Here’s a nice Blog by Mora Morrison, who’s been helping the project this week. Thanks for your help Mora!
For as long as I can remember Jura has been a home to my family. After buying our cottage in Keils in 1986 we have enjoyed many good times here so, after seeing an advertisment for Jura Lives in Jura Jottings, I decided to volunteer for a week as a way of giving something back to the island, as well as gaining experience of interviews.
In my university course, International developement and sociology, I find discussion is dominated by global culture, religion and language and as a result I feel like it is tempting to learn about other cultures than your own. One evening I went with Jane to the Gaelic college on Islay to hear about a national project, Tobar an Dualchais and to share with them our progress. Listening to discussion on how best to preserve and present recordings the importance of such projects really struck me. As well as a way of celebrating communities, they can tie down Scottish heritage and act as an anchor during a rapid tide of globalisation. They can be enjoyed by locals and visitors alike and highlight those things that make Scotland Scotland.

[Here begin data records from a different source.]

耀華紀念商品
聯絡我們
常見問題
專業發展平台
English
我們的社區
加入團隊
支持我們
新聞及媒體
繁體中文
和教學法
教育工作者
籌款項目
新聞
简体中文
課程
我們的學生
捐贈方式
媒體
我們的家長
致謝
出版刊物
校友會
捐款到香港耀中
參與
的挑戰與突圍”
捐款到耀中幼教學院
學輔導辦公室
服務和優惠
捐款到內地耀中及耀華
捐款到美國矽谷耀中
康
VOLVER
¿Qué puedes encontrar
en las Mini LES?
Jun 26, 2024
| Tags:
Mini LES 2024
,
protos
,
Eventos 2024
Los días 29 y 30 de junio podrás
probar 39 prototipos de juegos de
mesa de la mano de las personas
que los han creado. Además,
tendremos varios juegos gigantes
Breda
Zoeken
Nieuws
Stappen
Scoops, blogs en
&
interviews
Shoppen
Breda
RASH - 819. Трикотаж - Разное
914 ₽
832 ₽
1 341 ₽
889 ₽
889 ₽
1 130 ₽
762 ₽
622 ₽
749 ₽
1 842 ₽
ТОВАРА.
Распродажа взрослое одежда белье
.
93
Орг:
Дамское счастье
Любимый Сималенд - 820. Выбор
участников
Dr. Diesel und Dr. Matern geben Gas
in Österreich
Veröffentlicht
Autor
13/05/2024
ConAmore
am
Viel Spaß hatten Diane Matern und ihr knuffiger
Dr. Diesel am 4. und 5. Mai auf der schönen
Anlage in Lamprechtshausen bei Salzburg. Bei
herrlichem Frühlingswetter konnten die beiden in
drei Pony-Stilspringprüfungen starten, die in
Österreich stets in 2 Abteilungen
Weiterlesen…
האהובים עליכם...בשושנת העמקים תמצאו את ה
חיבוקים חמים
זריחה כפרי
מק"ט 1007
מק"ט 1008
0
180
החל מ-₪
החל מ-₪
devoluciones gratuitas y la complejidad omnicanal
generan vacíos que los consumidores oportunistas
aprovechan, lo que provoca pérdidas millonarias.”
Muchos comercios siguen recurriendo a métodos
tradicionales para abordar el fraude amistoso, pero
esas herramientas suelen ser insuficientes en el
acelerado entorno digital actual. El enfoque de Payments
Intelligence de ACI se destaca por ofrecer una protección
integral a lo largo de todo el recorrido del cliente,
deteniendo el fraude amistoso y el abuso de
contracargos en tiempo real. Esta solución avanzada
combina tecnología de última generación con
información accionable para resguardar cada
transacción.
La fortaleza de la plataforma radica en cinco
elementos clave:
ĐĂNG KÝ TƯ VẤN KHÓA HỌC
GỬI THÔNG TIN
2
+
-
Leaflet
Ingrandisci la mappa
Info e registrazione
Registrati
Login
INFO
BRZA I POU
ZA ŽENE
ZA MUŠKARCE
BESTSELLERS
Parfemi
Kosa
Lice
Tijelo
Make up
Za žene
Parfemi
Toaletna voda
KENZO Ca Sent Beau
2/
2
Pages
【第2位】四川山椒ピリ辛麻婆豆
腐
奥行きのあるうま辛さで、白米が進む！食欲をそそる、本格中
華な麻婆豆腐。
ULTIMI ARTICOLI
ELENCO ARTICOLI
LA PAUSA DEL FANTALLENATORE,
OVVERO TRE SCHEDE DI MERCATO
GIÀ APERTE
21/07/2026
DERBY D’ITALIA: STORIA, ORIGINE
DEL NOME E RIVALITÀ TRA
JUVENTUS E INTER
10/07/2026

‘Jura Lives’ is committed to helping two community groups on the island as part of their funding agreement, one of which will be the church. There is a vintage photo exhibition in the church which shows how the island, and its inhabitants, have changed over the years. The tours of the island with a local guide on the Jura Bus stop at this exhibition, so it was decided that we should make a short sound installation to accompany the images. I was assigned the job of listening through some of the recordings from the comprehensive archive to pull out sounds that encapsulate the general atmosphere of the photos as you journey through the times. These include the crackling of fire, chatter, singing, peat digging, bag pipes, cattle and the soothing sounds of the sea. As much as the island has changed , or may change, to me these sounds collectively represent the island’s heartbeat, embodying all aspects of Jura; its people, buildings, animals, wildlife, work, celebrations, events, even weather.The recordings capture a mood, a way of thinking, and the background sounds of the moment they are recorded, allowing a future listener to really be back in that moment.
Working with this project has offered a wonderful insight into Jura, into how things have changed and the hopes for the future and, as a result, I come away not only with new skills but an enriched understanding of what makes this island so special.